Wandering Thoughts archives

2017-06-21

The oddity of CVE-2014-9940 and the problem of recognizing kernel security patches

Let's start with my tweet:

Do I want to know why a reported and disclosed in 2017 Linux kernel vulnerability has a 2014 CVE number? Probably not.

Today, Ubuntu came out with USN-335-1, a security advisory about their Ubuntu 14.04 LTS kernel. Among the collection of CVEs fixed was one that caught my eye, CVE-2014-9940. This was simply because of the '2014' bit, which is normally the year of the CVE. At first I thought this might be Ubuntu's usual thing where they sometimes repeat old, long-patched issues in their update announcements, but no; as far as I can tell this is a new issue. Ubuntu's collection of links led to the May Android security bulletin, which says that CVE-2014-9940 was only reported on February 15th, 2017.

(I think that the Android security bulletin is the first report.)

So where does the 2014 come from? That's where I wound up looking more closely at the kernel commit that fixes it:

Author: Seung-Woo Kim
Date: Thu Dec 4 19:17:17 2014 +0900

regulator: core: Fix regualtor_ena_gpio_free not to access pin after freeing

After freeing pin from regulator_ena_gpio_free, loop can access the pin. So this patch fixes not to access pin after freeing.

This fix was authentically made between 3.18-rc1 and 3.19-rc1, and so it appears that the CVE number was assigned based on when the fix was made, not when the issue was reported.

The next question is why it took until 2017 for vendors using old kernels to patch them against this issue. Although I don't know for sure, I have a theory, namely that this simply wasn't recognized as a security vulnerability until early this year. Many fixes go into every kernel version, far too many to backport them all, so Linux distributions have to pick and choose. Naturally distributions grab security fixes, but that requires everyone involved to actually recognize that what they've written is a security fix. I rather suspect that back in 2014, no one realized that this use-after-free issue was an (exploitable) vulnerability.
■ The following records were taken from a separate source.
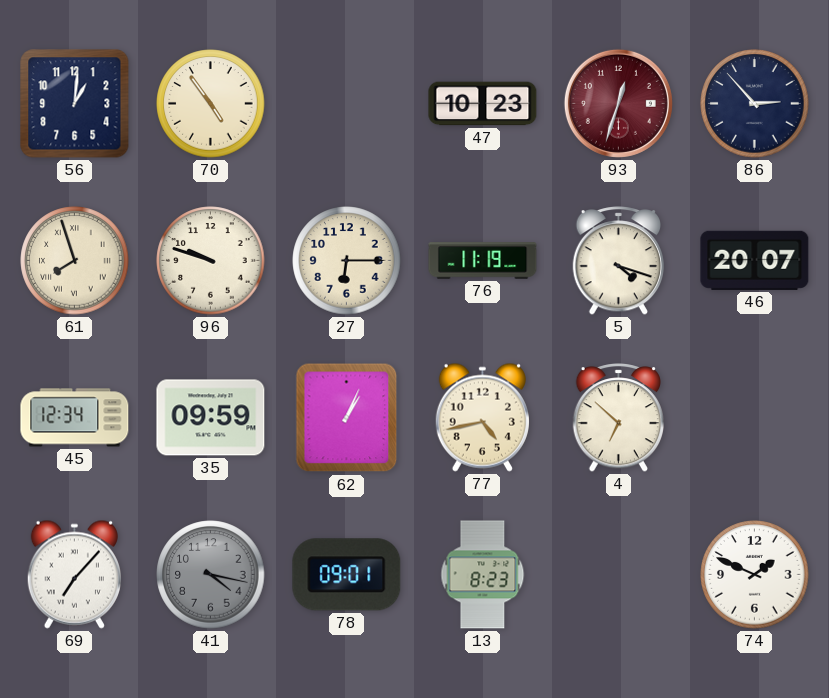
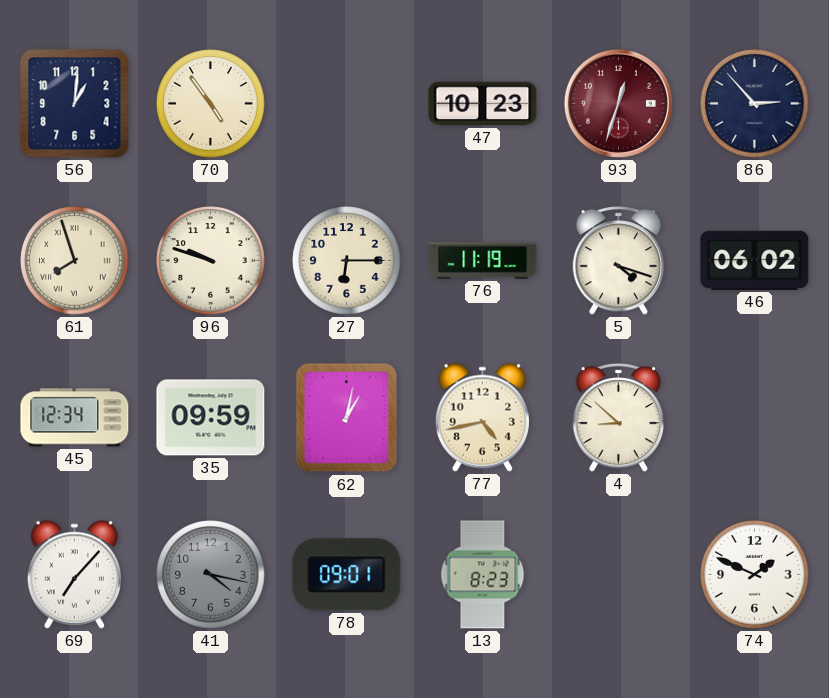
46: 20:07 -> 06:02
62: 1:04 -> 1:02
4: 6:52 -> 8:52
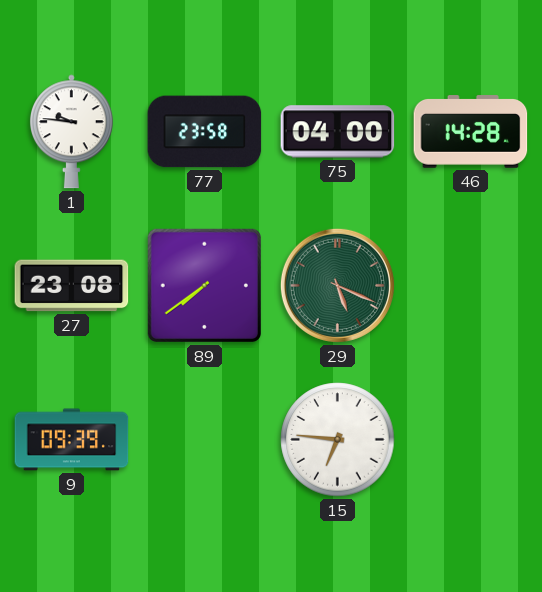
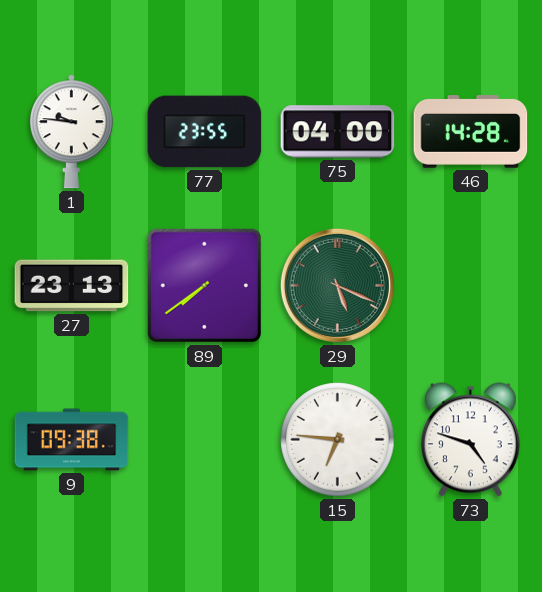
77: 23:58 -> 23:55
27: 23:08 -> 23:13
9: 09:39 -> 09:38
73: none -> 4:48
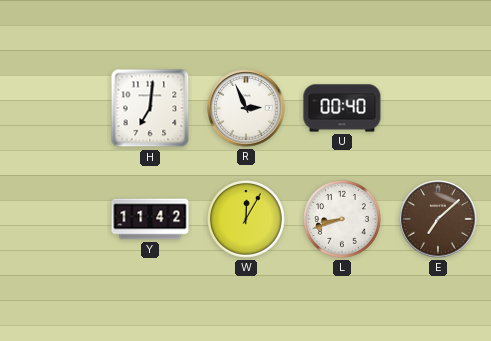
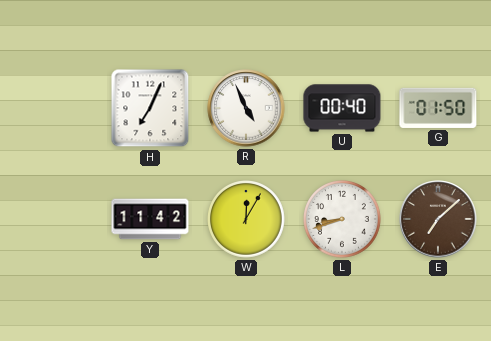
H: 7:01 -> 7:04
R: 2:56 -> 4:56
G: none -> 01:50
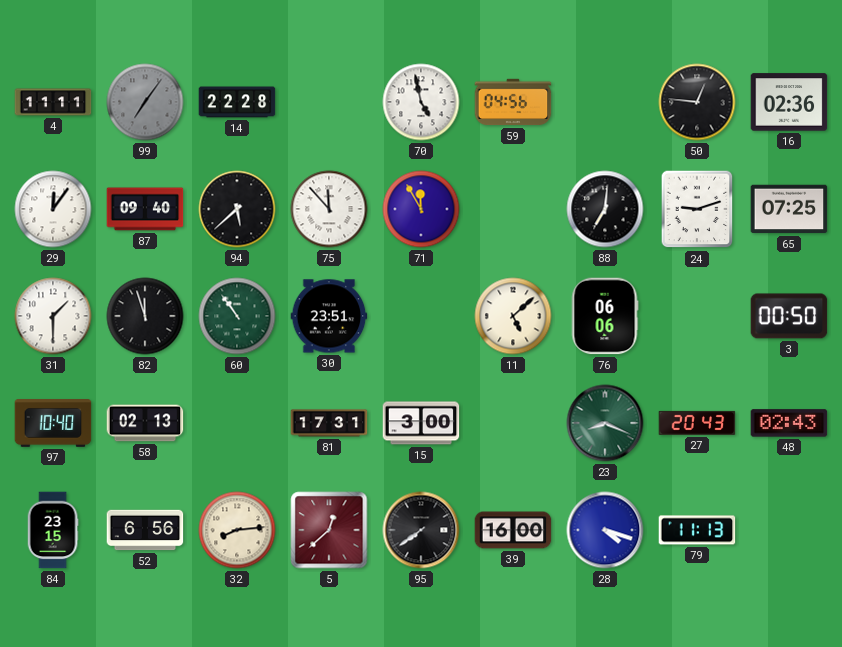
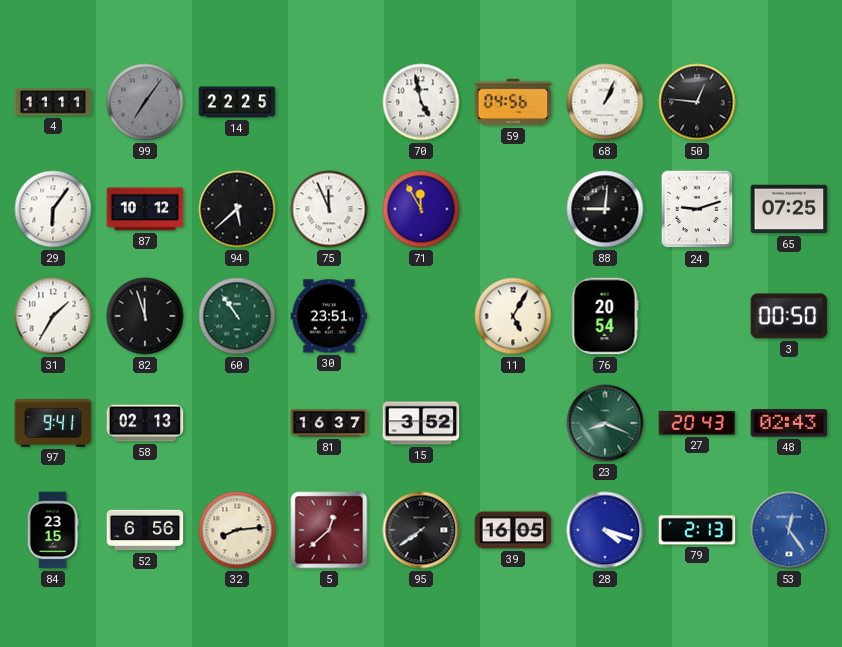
14: 22:28 -> 22:25
68: none -> 1:04
16: 02:36 -> none
29: 12:06 -> 6:06
87: 09:40 -> 10:12
75: 11:53 -> 11:56
88: 7:01 -> 9:01
31: 1:30 -> 1:35
11: 5:08 -> 5:05
76: 06:06 -> 20:54
97: 10:40 -> 9:41
81: 17:31 -> 16:37
15: 3:00 -> 3:52
39: 16:00 -> 16:05
79: 11:13 -> 2:13
53: none -> 12:24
It's interesting that this seems to have been reported around the time of CVE-2017-6074, where I started to hear that use-after-free issues in the kernel were increasingly exploitable. I wonder if people went trawling through kernel changelogs to find 'fixed use-after-free issue' changes like this one, then did some digging to see if the issues could be weaponized into vulnerabilities and if any currently used older kernels (such as Android kernels and old Ubuntu LTSes) had missed picking up the patches.

(If people are doing this sort of trawling, I suspect that we can expect a whole series of future CVEs on similar issues.)

If I'm right here, the story of CVE-2014-9940 makes for an excellent example of how not all security fixes are realized to be so at the time (which makes it hard to note them as security fixes in kernel changelogs). As this CVE demonstrates, sometimes it may take more than two years for someone to realize that a particular bugfix closes a security vulnerability. Then everyone with old kernels gets to scramble around to fix them.

(By the way, the answer to this is not 'everyone should run the latest kernel'. Nor is it 'the kernel should stop changing and everyone should focus on removing bugs from it'. The real answer is that there is no solution because this is a hard problem.)